Corporation attorney Michelle L. Merola of the Buffalo law firm of Hodgson Russ sent a March 18 letter to state Supreme Court in Albany County stating the EDC is withdrawing the petition. Merola gave no reason for the withdrawal. She didn’t return a phone call Wednesday seeking comment.
ABO Director David Kidera said Wednesday the EDC has now effectively given up its fight in court that it is a private corporation.
“They may dispute that, but they have no way of [legally] challenging that in court,” Kidera said.
Kidera said when the EDC took the ABO to court, it had to file the Article 78 proceeding. But he said the EDC went “well past” a 45-day statute of limitations to file the petition.
He said the EDC is now subject to any “sanctions” the ABO wants to impose against it if it continues to maintain it is a private agency and withhold certain information from the state agency.
Kidera said the EDC is a local authority and subject to the accountability, transparency and governance requirements of the state Public Authorities Law. He said the ABO will notify the EDC it is expected to comply with the law or face enforcement action.

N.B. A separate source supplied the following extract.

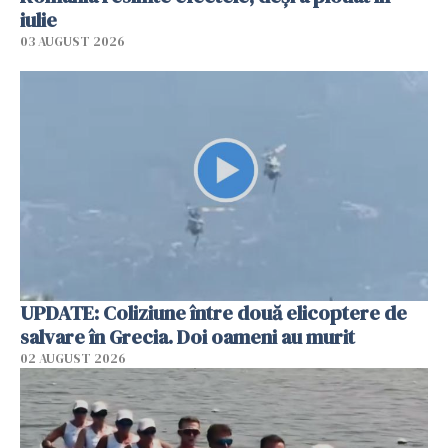
iulie
03 AUGUST 2026
UPDATE: Coliziune între două elicoptere de
salvare în Grecia. Doi oameni au murit
02 AUGUST 2026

The state says the EDC, as a public authority, will have to be more accountable by doing such things as providing the state with a financial plan, releasing salaries and complying with the state Open Meetings Law.
CRG President Michael Reese said Wednesday the CRG board will have to decide how in the future it will respond if the ABO “incorrectly” maintains the EDC is a public agency.
CRG Board of Directors Chairman Dustin Swanger said Wednesday he hasn’t seen Merola’s letter.
However, he said the EDC soon will be dormant anyway, as its assets will be turned over to the CRG as part of a process to dissolve the EDC and the Crossroads Incubator Corp.
“Today, the CRG maintains we are still a private organization,” Swanger said.
He said these issues may be discussed at a CRG board meeting today.
The state Appellate Division in November upheld a 2011 decision by state Supreme Court requiring the Fulton County EDC to go through the Article 78 court proceeding before it is decided whether the organization is a private or public agency.
The ABO in fall 2010 began seeking more transparency in EDC and CIC records after finding out $3 million in bonuses were paid to former EDC and CRG executives Jeff Bray and Peter Sciocchetti. The CRG is still trying to recover the bonus money.
The original litigation was filed in 2010 in state Supreme Court before Justice Richard T. Aulisi, but by August 2011, the judge had moved the venue to Albany.
Kidera has said a precedent was set in a December 2009 case in which the Griffiss Local Development Corp. of Rome, Oneida County, sued the ABO. The state Supreme Court in Albany County in that case ruled the not-for-profit development corporation was subject to the provisions of the Public Authorities Accountability Act.